* Problem requirements *
Search the records for the string "Entegresi" and copy every line in which it appears.
===== Provided records
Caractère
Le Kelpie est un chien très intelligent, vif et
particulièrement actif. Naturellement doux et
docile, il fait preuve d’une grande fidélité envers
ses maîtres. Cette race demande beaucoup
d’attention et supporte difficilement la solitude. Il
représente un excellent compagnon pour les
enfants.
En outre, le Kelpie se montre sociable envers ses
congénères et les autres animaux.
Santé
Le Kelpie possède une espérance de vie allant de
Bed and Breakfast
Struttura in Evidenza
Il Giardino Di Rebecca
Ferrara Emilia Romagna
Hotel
==========
===== Provided records
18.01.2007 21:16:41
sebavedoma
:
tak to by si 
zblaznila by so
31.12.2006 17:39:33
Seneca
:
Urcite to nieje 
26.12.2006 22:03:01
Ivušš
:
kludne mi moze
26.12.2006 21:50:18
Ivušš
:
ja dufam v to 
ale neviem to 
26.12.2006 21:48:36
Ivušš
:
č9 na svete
==========
===== Provided records
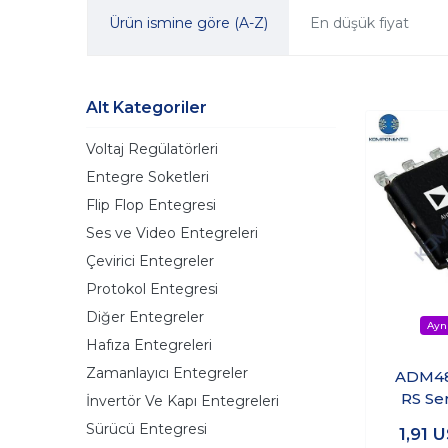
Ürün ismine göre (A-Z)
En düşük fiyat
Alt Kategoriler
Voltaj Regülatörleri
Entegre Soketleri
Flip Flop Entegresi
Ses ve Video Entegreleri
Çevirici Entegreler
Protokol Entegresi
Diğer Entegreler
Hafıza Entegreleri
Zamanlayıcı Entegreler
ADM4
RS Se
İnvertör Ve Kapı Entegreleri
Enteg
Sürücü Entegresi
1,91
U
==========
* The completed task *
Flip Flop Entegresi
Protokol Entegresi
Sürücü Entegresi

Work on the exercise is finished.